God Has Often Chosen to Bring Forth His Work Out of Obscurity
Doctrine and Covenants 1:30
30 And also those to whom these commandments were given, might have power to lay the foundation of this church, and to bring it forth out of obscurity and out of darkness, the only true and living church upon the face of the whole earth, with which I, the Lord, am well pleased, speaking unto the church collectively and not individually . . .
President Spencer W. Kimball said:
“Various excuses have been used over the centuries to dismiss . . . divine messengers. There has been denial because the prophet came from an obscure place. ‘Can there any good thing come out of Nazareth?’ (John 1:46). Jesus was also met with the question, ‘Is not this the carpenter’s son?’ (Matthew 13:55). By one means or another, the swiftest method of rejection of the holy prophets has been to find a pretext, however false or absurd, to dismiss the man so that his message could also be dismissed. Prophets who were not glib, but slow of speech, were esteemed as naught. Instead of responding to Paul’s message, some saw his bodily presence as weak and regarded his speech as contemptible. Perhaps they judged Paul by the timbre of his voice or by his style of speech, not the truths uttered by him. . . .

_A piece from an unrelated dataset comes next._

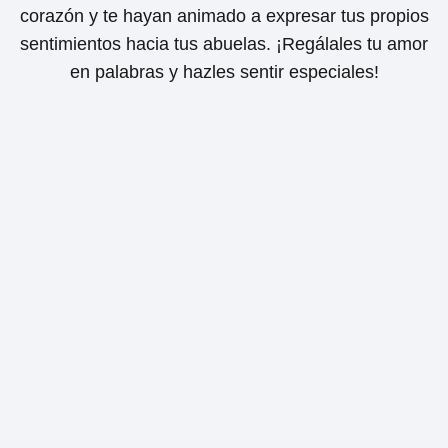
corazón y te hayan animado a expresar tus propios
sentimientos hacia tus abuelas. ¡Regálales tu amor
en palabras y hazles sentir especiales!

“These excuses for rejection of the prophets are poor excuses. The trouble with using obscurity as a test of validity is that God has so often chosen to bring forth His work out of obscurity. He has even said it would be so (see D&C 1:30). Christianity did not go from Rome to Galilee; it was the other way around. In our day the routing is from Palmyra to Paris, not the reverse. Just because something is in our midst does not mean that we have been in the midst of it. We can daily drive by a museum or an art gallery but know nothing of what is inside.”